From 1948 to 1954, he was virtually unbeatable over two laps, winning 66 of 69 races during that period. Although he primarily ran to win as opposed to setting records, he did create six world records, including two at the half-mile.
One disadvantage regarding record breaking was his frequent “doubling up” at meetings – that is, running both the 400m and 800m in one afternoon. That said, he recorded some memorable “doubles”, as at Eskiltuna, Sweden in 1953 when he established a world record at 1,000m and, within an hour, a US record at 440 yards.
Widely known as “Marvellous Mal”, he was a beautifully smooth, elegant runner. Cordner Nelson, the celebrated American athletics observer, wrote: ”He was always cool and poised. He could jockey through any field, follow any pace and hold his own in any drive along the straight.”
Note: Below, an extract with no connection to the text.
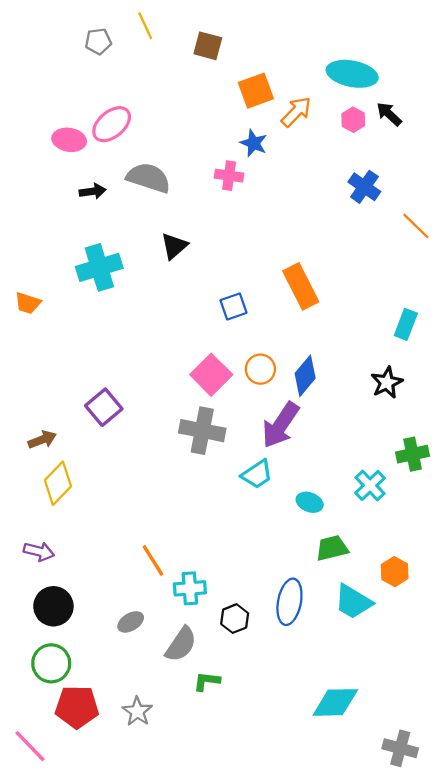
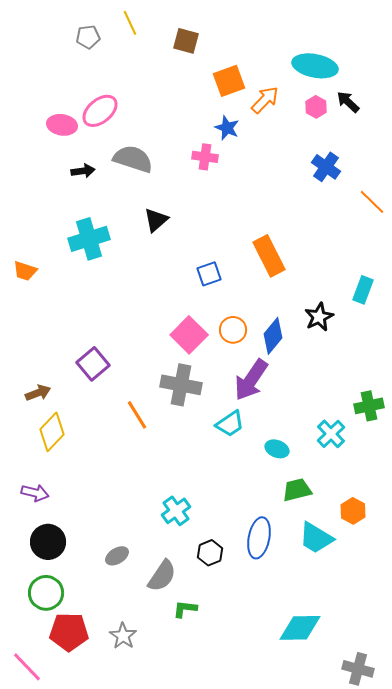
black star: (387, 383) -> (319, 317), moved
orange line: (153, 560) -> (137, 415), moved
cyan cross: (190, 588) -> (176, 511), moved, turned -32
Prior to the London Olympics he had never competed internationally and the favourite for the 800m was Arthur Wint, the well-known Jamaican athlete with a Scottish mother who had already won the 400m title at the same Games. But tactically Whitfield was very shrewd and he ensured he had a good lead over Wint coming off the final bend, enabling him to clinch the win. In 1952, Wint was again his main rival and again Whitfield held him off in the final straight to win by two yards. Afterwards he said: “I played it safe, I felt I could win that way. I had plenty left.”
The 4x400 relay provided a fitting finale to the Helsinki Games. In an enthralling race, over the last leg Jamaica’s Olympic 400m champion George Rhoden just pipped Whitfield to the tape, both being given the same split time with both teams shattering the US world record by more than four seconds.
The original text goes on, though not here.